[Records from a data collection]
########################################
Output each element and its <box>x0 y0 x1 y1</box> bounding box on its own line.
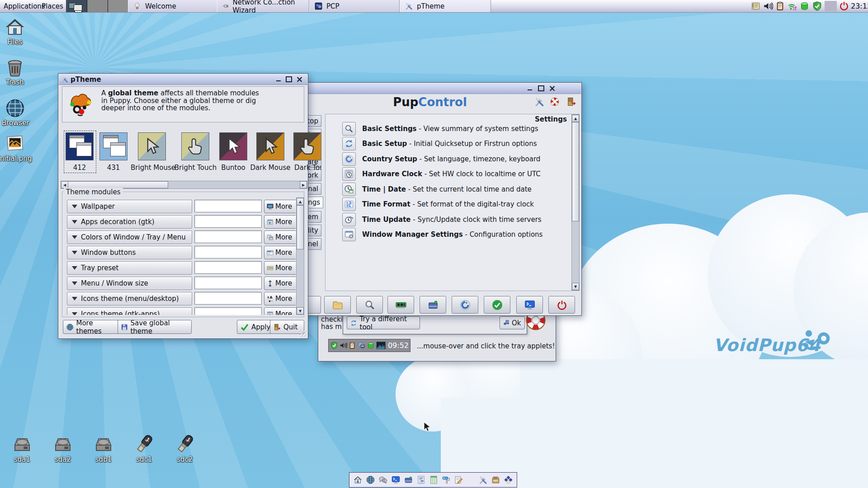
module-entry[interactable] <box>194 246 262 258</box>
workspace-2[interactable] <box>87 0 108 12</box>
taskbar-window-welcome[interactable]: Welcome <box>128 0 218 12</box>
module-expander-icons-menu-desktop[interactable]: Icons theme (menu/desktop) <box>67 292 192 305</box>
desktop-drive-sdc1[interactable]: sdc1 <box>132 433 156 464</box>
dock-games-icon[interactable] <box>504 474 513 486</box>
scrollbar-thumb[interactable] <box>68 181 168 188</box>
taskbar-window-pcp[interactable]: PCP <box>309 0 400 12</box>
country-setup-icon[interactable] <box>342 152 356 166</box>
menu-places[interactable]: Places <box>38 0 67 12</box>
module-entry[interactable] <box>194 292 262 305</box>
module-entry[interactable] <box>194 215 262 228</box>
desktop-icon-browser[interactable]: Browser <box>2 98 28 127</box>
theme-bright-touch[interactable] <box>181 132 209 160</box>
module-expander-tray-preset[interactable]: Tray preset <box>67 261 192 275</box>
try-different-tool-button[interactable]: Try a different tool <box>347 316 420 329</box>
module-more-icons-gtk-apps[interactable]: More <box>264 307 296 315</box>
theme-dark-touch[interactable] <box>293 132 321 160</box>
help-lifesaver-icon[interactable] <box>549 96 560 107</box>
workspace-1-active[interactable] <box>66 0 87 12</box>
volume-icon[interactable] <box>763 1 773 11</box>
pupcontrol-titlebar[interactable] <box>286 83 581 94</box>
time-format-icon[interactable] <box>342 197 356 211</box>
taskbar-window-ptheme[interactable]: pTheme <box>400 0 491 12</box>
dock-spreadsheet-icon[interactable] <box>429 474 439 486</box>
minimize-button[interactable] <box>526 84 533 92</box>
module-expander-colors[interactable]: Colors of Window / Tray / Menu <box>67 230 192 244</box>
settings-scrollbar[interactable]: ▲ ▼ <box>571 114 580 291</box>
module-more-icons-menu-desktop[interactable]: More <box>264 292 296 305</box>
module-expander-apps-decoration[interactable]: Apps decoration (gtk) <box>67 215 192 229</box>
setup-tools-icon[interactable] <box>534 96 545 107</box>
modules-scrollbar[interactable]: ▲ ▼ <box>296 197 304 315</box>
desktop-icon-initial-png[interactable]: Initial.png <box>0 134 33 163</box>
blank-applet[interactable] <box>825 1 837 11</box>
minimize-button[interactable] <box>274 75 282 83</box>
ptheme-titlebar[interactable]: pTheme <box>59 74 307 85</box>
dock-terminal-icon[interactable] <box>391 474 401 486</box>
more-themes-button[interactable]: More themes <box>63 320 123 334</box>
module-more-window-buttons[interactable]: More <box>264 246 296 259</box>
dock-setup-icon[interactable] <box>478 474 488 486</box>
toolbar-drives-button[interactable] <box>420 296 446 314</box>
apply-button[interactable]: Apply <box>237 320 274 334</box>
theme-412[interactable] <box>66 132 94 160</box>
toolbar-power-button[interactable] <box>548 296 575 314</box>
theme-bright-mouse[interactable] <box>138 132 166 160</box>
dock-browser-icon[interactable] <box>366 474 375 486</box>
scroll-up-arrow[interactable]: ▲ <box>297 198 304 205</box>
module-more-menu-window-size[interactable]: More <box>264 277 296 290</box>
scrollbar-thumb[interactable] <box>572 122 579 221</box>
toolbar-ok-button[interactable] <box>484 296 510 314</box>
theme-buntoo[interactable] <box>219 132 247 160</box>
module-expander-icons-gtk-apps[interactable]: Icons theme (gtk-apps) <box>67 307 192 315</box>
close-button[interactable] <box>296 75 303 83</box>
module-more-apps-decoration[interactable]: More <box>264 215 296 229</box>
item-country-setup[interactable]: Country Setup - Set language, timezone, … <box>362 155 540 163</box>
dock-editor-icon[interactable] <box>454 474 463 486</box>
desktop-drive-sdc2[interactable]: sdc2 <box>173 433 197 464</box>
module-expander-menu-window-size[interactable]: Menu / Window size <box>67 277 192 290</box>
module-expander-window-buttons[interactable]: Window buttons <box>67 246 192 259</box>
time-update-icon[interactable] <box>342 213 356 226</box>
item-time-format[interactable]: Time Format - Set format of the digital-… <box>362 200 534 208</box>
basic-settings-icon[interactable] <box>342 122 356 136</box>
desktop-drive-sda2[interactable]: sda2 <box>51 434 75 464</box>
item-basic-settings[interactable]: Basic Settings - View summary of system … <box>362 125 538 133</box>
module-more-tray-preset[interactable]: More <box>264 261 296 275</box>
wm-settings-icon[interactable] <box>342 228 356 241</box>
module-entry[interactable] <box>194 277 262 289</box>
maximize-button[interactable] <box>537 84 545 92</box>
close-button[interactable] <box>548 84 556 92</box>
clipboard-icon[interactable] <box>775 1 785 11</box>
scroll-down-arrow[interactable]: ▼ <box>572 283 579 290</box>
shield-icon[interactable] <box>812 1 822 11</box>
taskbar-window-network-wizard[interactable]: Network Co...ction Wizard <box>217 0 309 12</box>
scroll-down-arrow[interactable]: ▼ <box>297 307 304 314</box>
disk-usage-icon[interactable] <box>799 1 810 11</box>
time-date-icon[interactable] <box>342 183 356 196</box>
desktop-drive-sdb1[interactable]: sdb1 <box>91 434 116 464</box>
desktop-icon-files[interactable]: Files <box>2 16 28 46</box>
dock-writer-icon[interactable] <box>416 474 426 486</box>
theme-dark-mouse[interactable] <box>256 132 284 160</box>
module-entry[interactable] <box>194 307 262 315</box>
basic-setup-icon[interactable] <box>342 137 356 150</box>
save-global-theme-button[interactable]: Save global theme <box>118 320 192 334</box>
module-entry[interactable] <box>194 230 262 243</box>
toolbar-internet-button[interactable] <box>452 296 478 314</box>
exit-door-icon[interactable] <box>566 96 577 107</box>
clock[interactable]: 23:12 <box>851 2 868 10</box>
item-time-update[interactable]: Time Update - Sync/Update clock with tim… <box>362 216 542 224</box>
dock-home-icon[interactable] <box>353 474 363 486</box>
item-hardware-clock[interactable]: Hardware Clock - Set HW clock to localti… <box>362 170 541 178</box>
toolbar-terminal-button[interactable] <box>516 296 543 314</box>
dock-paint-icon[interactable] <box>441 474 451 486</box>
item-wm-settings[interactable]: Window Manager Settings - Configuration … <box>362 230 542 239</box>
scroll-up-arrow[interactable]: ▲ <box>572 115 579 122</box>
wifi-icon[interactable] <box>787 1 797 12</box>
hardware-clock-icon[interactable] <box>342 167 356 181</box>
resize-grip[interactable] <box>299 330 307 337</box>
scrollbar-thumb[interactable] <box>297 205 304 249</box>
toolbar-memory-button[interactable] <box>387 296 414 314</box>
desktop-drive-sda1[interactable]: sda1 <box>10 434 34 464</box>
########################################
▶ EXERCISE DIRECTIONS:
Each line of the data that holds "down" should be copied.

▶ EXERCISE RESPONSE:
scroll-down-arrow[interactable]: ▼ <box>572 283 579 290</box>
scroll-down-arrow[interactable]: ▼ <box>297 307 304 314</box>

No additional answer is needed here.